## WHAT YOU ARE ASKED TO DO
Beneath this line are entries. Copy the range from the line with "ROZVOD VZDUCHU" to the line with "بارزاني: أكثر من", ends included, exactly; leave pictures out.

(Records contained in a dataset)
┌──

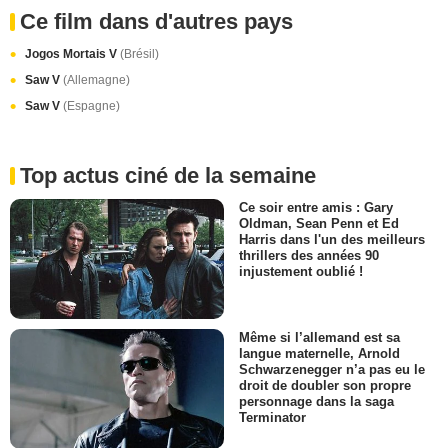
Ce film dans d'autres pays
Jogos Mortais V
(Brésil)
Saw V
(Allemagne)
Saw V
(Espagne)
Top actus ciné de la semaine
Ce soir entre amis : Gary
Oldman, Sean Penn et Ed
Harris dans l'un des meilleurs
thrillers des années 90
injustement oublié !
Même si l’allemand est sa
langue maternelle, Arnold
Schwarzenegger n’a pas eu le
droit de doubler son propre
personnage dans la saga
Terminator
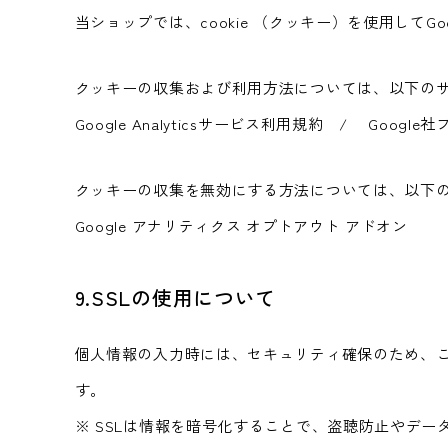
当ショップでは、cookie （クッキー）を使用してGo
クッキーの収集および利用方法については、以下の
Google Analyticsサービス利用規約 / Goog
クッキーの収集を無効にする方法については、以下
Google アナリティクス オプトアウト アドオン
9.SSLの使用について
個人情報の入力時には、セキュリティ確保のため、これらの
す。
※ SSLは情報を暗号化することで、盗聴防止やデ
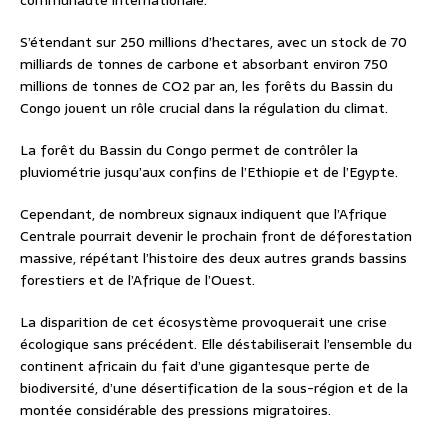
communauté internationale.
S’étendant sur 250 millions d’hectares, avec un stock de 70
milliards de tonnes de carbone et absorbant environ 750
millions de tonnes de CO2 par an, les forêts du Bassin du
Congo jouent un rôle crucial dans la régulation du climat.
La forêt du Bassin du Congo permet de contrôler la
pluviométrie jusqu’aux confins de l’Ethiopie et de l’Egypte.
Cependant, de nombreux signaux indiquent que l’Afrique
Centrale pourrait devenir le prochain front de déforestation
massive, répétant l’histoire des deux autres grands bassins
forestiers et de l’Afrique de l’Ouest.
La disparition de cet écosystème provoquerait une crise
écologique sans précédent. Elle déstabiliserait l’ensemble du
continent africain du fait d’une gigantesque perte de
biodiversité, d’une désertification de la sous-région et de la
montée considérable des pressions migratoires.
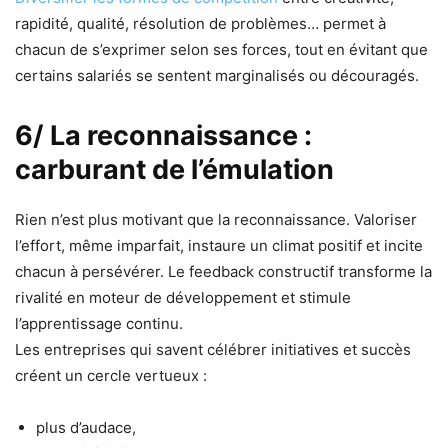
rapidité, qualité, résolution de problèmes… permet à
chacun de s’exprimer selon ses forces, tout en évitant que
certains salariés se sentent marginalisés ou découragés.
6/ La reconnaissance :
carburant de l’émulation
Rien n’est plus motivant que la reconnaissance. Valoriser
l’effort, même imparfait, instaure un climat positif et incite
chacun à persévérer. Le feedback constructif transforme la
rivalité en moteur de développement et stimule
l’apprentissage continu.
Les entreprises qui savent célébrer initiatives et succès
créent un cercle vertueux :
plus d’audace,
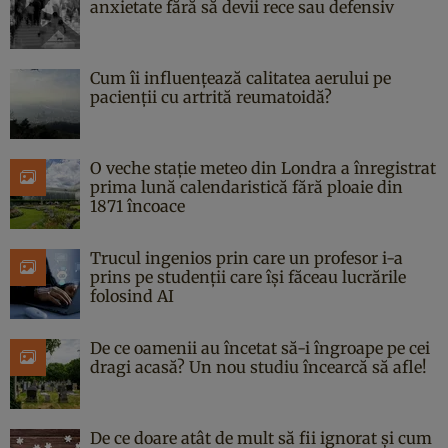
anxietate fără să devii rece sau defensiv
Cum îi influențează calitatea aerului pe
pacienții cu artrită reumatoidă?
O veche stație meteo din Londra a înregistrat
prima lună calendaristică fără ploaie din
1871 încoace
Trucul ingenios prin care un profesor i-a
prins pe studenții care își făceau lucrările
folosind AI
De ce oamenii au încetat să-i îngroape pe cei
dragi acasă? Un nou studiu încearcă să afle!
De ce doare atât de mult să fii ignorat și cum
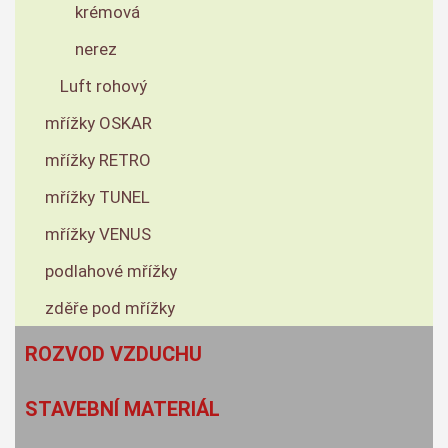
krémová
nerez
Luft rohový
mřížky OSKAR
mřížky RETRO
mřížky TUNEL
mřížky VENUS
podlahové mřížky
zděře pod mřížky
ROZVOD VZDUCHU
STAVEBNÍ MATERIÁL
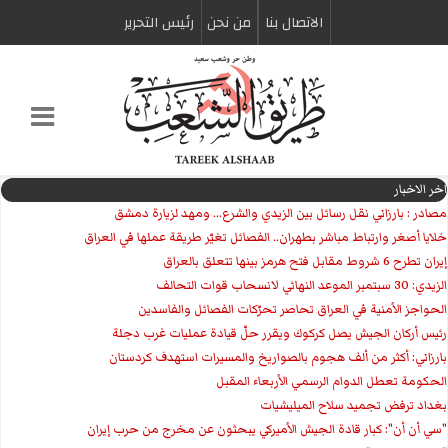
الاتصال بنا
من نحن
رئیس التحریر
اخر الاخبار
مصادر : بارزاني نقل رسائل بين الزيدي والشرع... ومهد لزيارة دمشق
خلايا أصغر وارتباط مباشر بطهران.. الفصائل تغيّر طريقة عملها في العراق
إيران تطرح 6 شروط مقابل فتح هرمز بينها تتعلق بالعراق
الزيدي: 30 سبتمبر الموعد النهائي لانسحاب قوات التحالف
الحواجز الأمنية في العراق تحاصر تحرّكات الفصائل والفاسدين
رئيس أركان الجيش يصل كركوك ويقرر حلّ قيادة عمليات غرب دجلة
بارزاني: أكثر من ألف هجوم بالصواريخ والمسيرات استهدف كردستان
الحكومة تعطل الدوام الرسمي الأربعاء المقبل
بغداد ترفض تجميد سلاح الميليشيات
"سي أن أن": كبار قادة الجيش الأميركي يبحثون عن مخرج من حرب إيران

└──

## RESPONSE TO THE TASK
ROZVOD VZDUCHU
STAVEBNÍ MATERIÁL
الاتصال بنا
من نحن
رئیس التحریر
اخر الاخبار
مصادر : بارزاني نقل رسائل بين الزيدي والشرع... ومهد لزيارة دمشق
خلايا أصغر وارتباط مباشر بطهران.. الفصائل تغيّر طريقة عملها في العراق
إيران تطرح 6 شروط مقابل فتح هرمز بينها تتعلق بالعراق
الزيدي: 30 سبتمبر الموعد النهائي لانسحاب قوات التحالف
الحواجز الأمنية في العراق تحاصر تحرّكات الفصائل والفاسدين
رئيس أركان الجيش يصل كركوك ويقرر حلّ قيادة عمليات غرب دجلة
بارزاني: أكثر من ألف هجوم بالصواريخ والمسيرات استهدف كردستان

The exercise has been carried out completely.